▸ MATERIAL FOR THIS TASK
────────────────

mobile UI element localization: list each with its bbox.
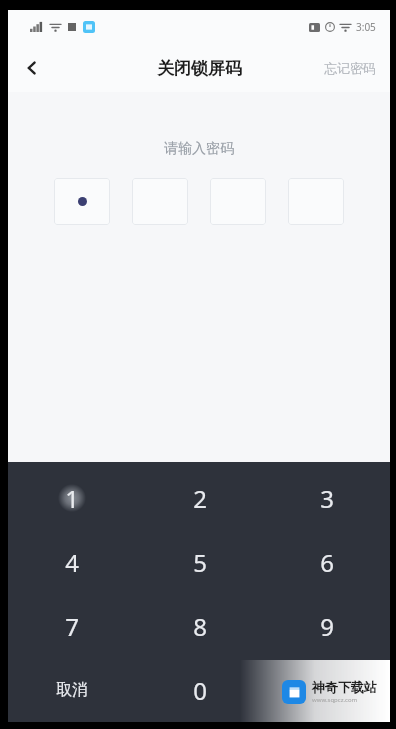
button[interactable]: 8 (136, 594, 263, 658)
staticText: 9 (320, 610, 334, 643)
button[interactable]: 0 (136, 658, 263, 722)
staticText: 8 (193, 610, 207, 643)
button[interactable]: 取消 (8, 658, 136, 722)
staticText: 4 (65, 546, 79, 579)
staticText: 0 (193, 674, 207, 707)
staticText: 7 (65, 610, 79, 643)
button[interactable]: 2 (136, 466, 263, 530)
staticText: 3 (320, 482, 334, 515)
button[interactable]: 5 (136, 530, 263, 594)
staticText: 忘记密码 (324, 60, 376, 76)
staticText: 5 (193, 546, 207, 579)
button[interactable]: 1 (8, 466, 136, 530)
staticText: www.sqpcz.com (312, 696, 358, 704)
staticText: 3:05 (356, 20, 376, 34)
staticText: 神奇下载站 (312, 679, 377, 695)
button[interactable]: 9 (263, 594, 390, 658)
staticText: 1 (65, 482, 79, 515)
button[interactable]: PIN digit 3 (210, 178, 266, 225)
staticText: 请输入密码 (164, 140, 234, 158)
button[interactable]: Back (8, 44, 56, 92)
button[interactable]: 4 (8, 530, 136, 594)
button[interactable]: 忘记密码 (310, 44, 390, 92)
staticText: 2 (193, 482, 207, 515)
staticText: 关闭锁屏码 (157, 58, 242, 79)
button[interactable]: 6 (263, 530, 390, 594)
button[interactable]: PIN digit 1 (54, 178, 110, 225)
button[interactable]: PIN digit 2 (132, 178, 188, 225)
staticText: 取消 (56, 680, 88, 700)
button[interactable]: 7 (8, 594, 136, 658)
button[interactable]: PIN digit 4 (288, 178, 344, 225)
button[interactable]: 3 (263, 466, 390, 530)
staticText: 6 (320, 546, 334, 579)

────────────────

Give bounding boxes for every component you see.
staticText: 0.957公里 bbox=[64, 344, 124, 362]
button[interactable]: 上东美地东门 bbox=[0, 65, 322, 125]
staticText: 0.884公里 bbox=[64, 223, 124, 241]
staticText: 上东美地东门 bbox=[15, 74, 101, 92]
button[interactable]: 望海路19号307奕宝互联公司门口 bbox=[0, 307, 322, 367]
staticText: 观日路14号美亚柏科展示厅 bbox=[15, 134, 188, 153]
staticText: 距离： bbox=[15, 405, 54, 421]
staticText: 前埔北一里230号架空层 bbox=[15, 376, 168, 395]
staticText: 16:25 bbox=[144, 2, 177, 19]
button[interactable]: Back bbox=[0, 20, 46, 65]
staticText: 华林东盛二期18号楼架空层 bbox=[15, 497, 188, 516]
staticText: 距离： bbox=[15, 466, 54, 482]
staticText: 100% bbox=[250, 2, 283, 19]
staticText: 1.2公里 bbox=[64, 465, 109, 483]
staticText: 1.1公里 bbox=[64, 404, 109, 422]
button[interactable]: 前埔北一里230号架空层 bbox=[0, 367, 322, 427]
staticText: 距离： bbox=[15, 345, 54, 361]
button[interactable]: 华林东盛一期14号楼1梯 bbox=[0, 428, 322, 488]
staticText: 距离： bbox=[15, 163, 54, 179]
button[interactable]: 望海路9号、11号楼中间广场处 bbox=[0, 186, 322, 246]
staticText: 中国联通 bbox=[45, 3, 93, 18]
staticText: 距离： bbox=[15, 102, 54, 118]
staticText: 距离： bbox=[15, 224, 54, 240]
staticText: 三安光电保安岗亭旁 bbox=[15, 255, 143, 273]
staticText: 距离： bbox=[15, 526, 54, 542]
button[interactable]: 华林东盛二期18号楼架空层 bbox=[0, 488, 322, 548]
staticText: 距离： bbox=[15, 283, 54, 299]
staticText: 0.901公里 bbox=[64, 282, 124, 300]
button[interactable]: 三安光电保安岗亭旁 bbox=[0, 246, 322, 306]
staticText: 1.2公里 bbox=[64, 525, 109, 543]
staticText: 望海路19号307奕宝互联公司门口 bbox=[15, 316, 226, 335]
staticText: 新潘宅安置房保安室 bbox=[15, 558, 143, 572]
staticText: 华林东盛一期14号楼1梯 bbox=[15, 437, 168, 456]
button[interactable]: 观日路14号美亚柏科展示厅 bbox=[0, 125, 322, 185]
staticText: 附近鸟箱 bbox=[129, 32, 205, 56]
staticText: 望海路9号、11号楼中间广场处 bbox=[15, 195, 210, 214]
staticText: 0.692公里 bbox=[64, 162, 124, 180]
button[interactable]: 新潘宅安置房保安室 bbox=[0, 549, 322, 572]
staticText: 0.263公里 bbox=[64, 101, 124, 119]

────────────────

▸ WHAT TO PRODUCE
Filter the listing for the word "上东美地东门" and copy each line that has it.

▸ WRITTEN RESPONSE
button[interactable]: 上东美地东门 bbox=[0, 65, 322, 125]
staticText: 上东美地东门 bbox=[15, 74, 101, 92]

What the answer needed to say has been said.